An interesting case decided on April 3 in Florida confirms the
axiom that information that is not secret cannot be a trade secret.
Godwin Pumps of America, Inc. v. Ramer, Godwin sued its former
employee, Ramer, for, among other things, trade secret
misappropriation under Florida's Uniform Trade Secret Act (see
here for more on the Act). Godwin argued that there was nothing
in dispute for a jury to hear on Ramer's liability and moved
for the judge to enter summary judgment against Ramer. The judge
denied the motion on the trade secret claim because there was a
dispute over whether the information Ramer
acquired—including information on Godwin's customers,
pricing, products, and services—was actually secret.

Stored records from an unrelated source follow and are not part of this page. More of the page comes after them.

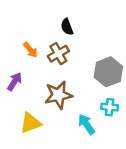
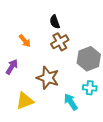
brown cross: (58, 54) -> (60, 42), moved
brown star: (58, 95) -> (48, 78), turned 30

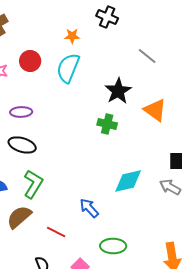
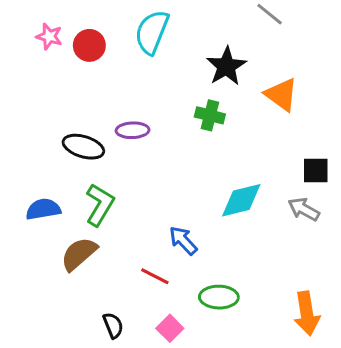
red circle: (30, 61) -> (89, 45), moved
purple ellipse: (21, 112) -> (133, 130), moved
red line: (56, 232) -> (155, 276), moved

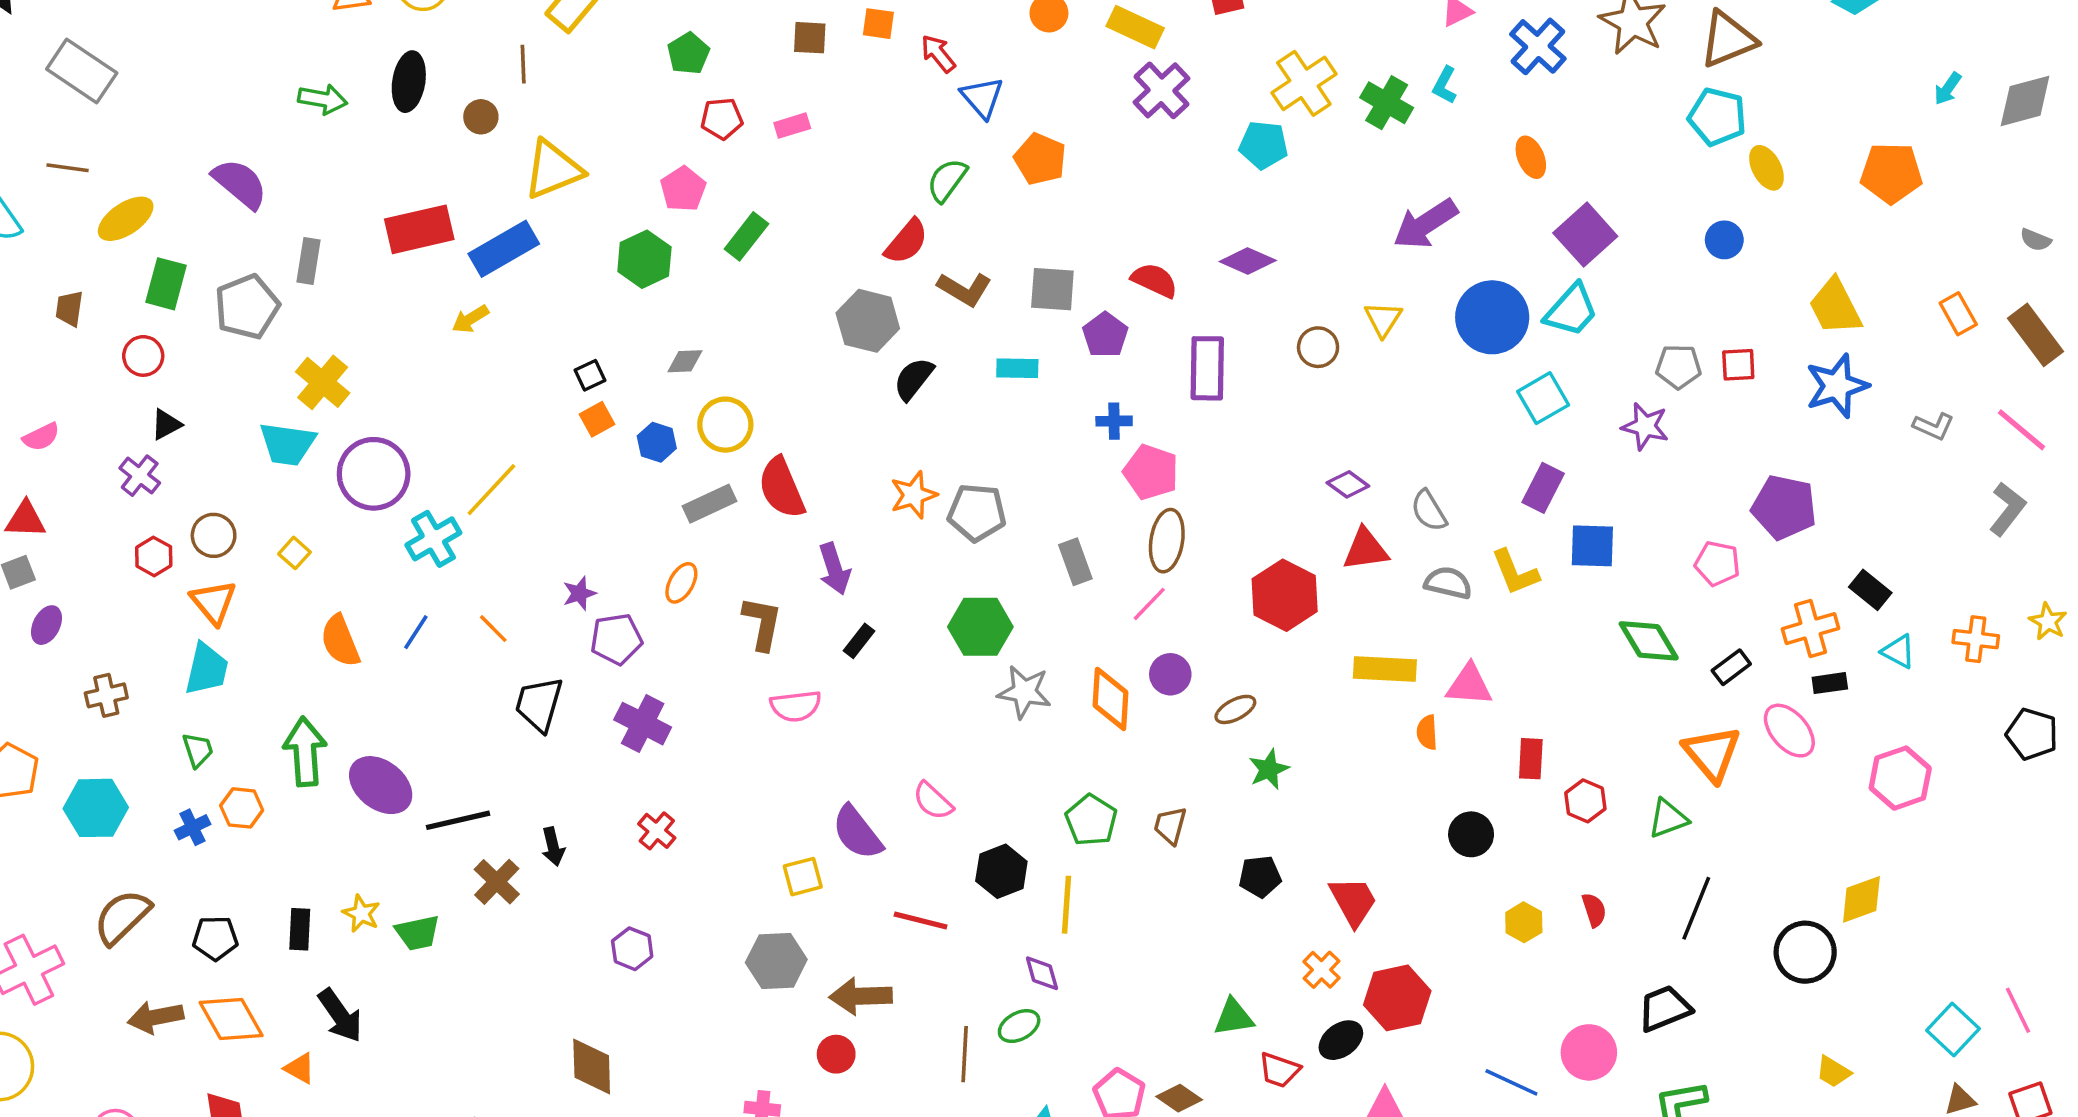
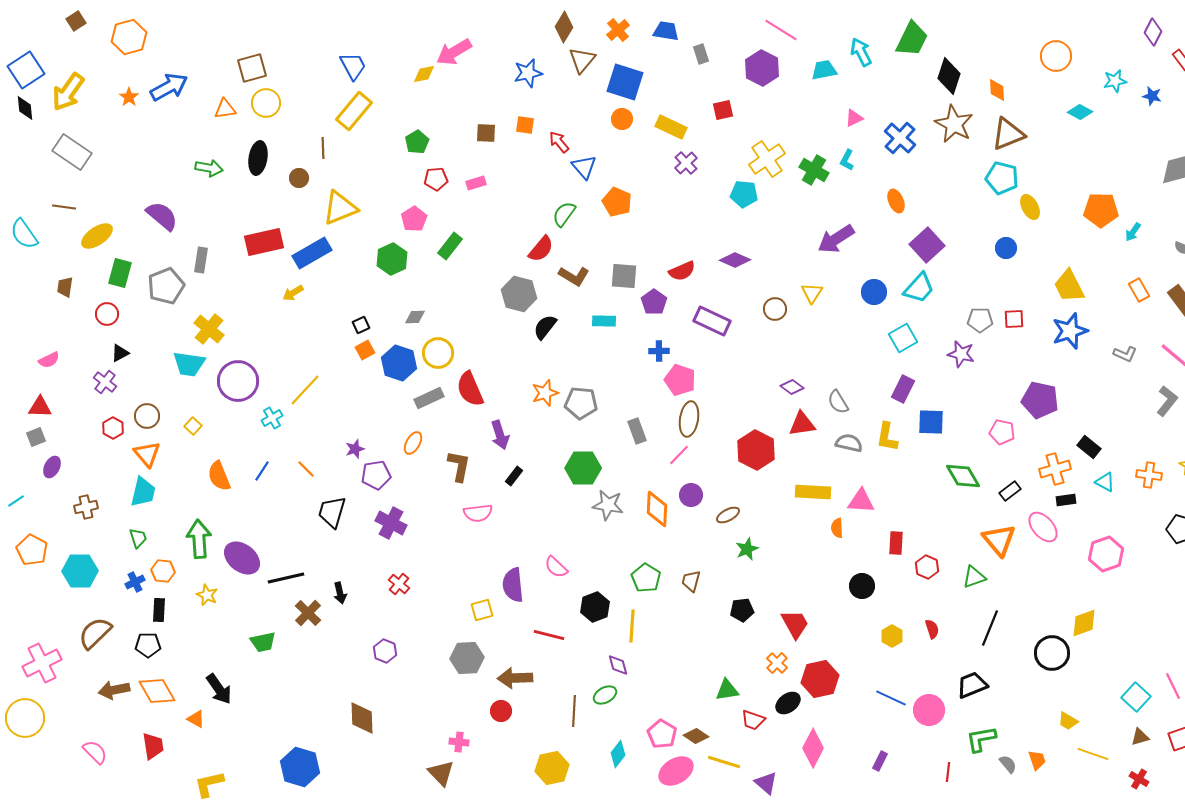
cyan arrow: (1948, 89) -> (1133, 232), moved
purple cross: (1162, 90) -> (686, 163), size x0.7
red semicircle: (1154, 280) -> (682, 271), turned 132
blue circle: (1492, 317) -> (874, 292), size x0.6
purple rectangle: (1207, 368) -> (712, 321), turned -66
blue hexagon: (657, 442) -> (399, 363), size x1.6
cyan cross: (433, 539) -> (272, 418), size x0.7
yellow L-shape: (1515, 572) -> (887, 437), turned 32
purple semicircle: (857, 833) -> (513, 585), turned 32
yellow star: (361, 913) -> (207, 595), moved
black rectangle: (300, 929) -> (159, 610), moved
blue line: (1511, 1082) -> (891, 698), moved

Ramer argued that information on Godwin's products and pricing
is available on the Internet, that the state government publishes
information that can be used to identify Godwin's potential or
current customers, and information like that at issue in the case
is routinely acquired and collected by competitors from external
sources, such as customers. The court was convinced to let the case
go to trial. Similar arguments have held up in Massachusetts
courts. See, e.g., Campbell Soup Co. v. Giles, 47 F.3d
467, 469-70, 472 (1st Cir. 1995) (affirming denial of preliminary
injunction by Massachusetts district court in trade secret case
determined in part because "most of the marketing information
was no longer confidential in light of its public disclosure"
to customers and in published sales materials and syndicated data
The lesson here is that employers should think about the
confidential information a departed employee may possess before
filing a trade secret claim. Former employees frequently will argue
that information is not secret to defend against such claims, and
sometimes those arguments are hard to overcome.